[Opening Data extracts section]
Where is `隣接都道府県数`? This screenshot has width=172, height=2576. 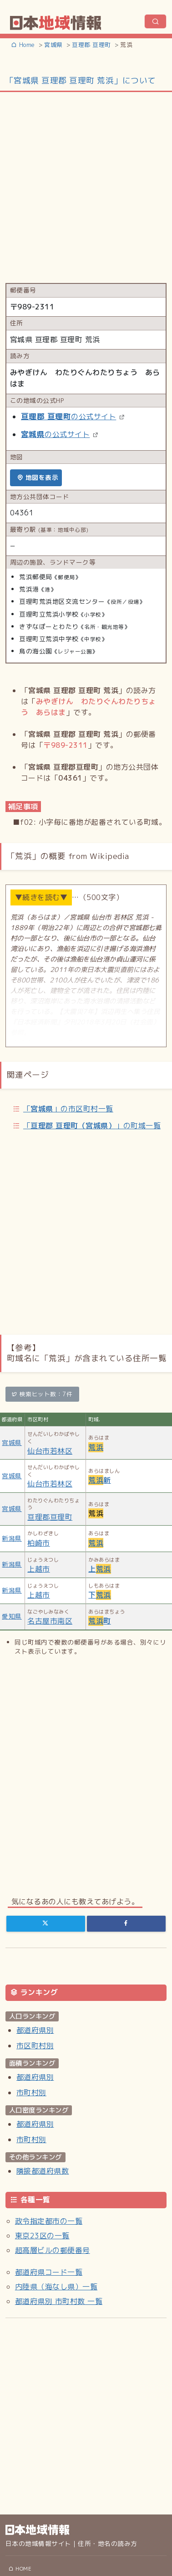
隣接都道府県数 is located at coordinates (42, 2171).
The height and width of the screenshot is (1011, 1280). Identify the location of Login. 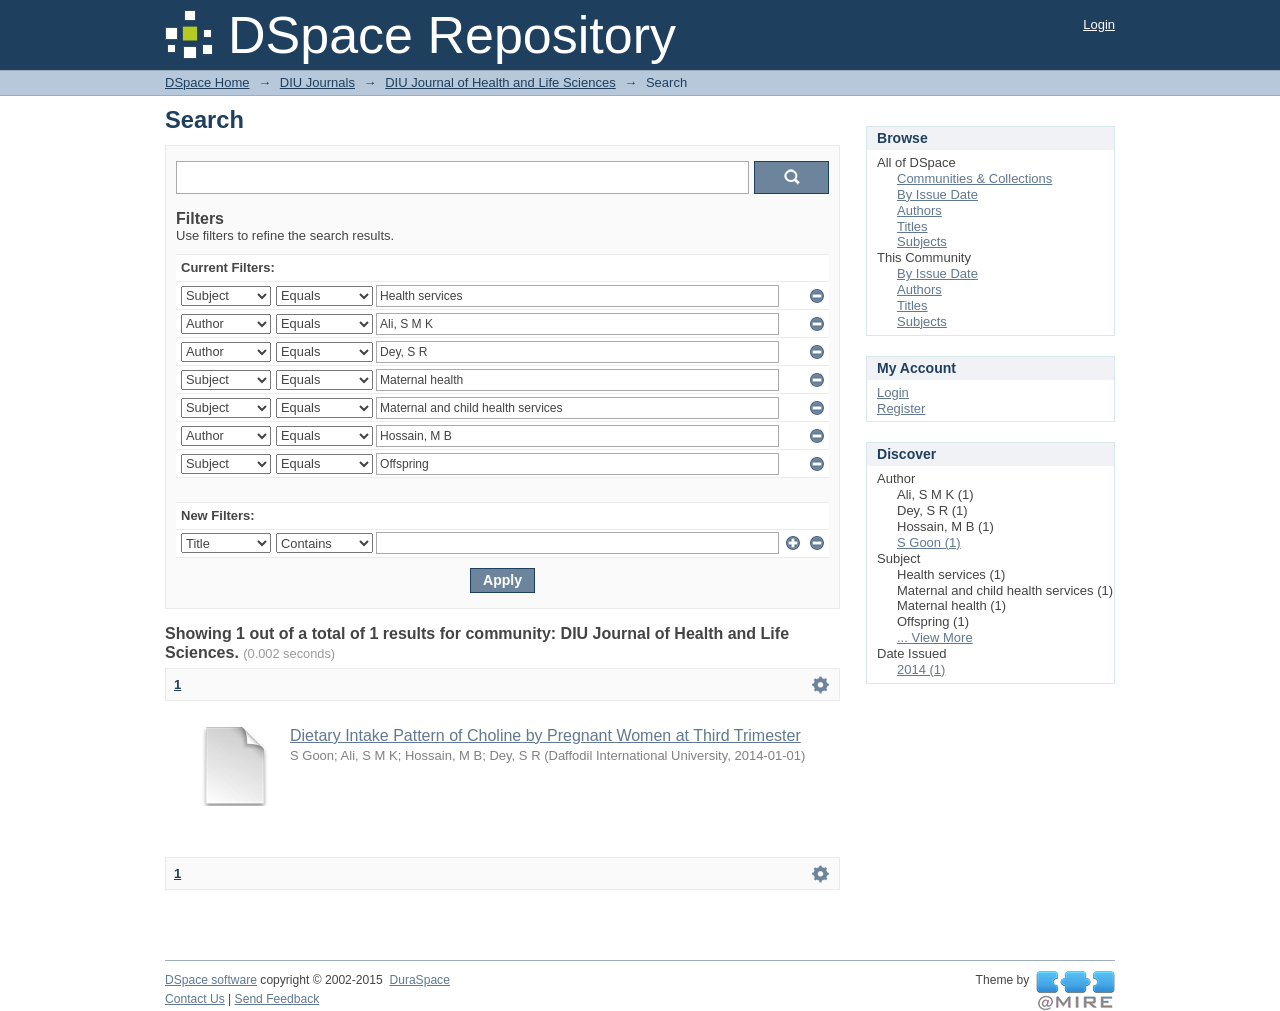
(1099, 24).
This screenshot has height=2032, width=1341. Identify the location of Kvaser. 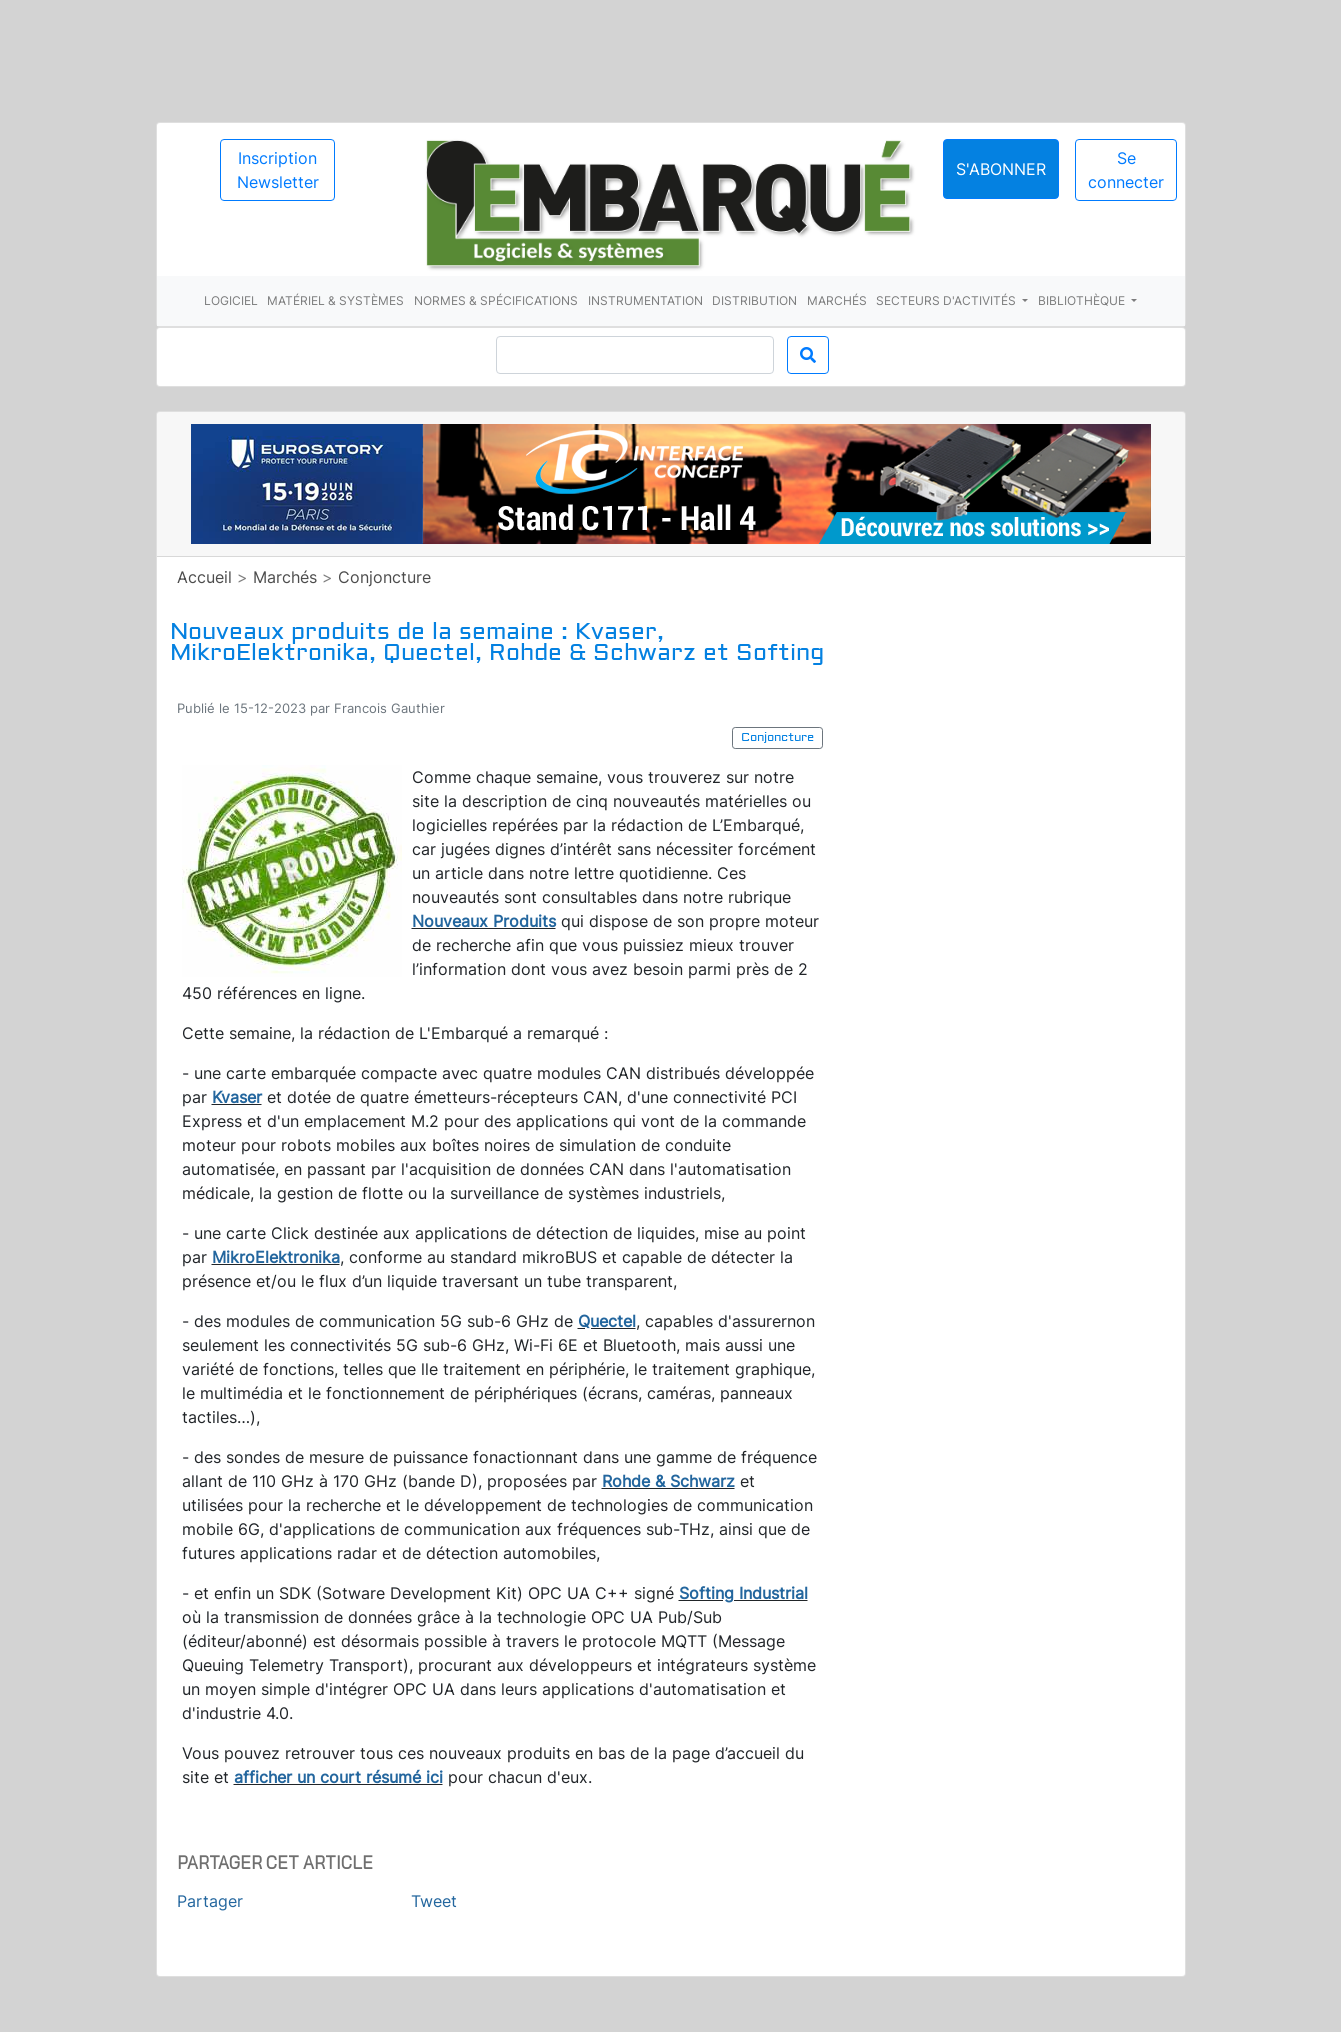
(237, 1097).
[Closing Data extracts section]
- Aim of the task -
If a record contains a picture, omit the picture and repeat everything else exactly.

- Output of the exercise -
Where is `隣接都道府県数`? This screenshot has width=172, height=2576. 
隣接都道府県数 is located at coordinates (42, 2171).
The height and width of the screenshot is (1011, 1280). Identify the location of Login. 
(1099, 24).
This screenshot has height=2032, width=1341. Identify the location of Kvaser. 
(237, 1097).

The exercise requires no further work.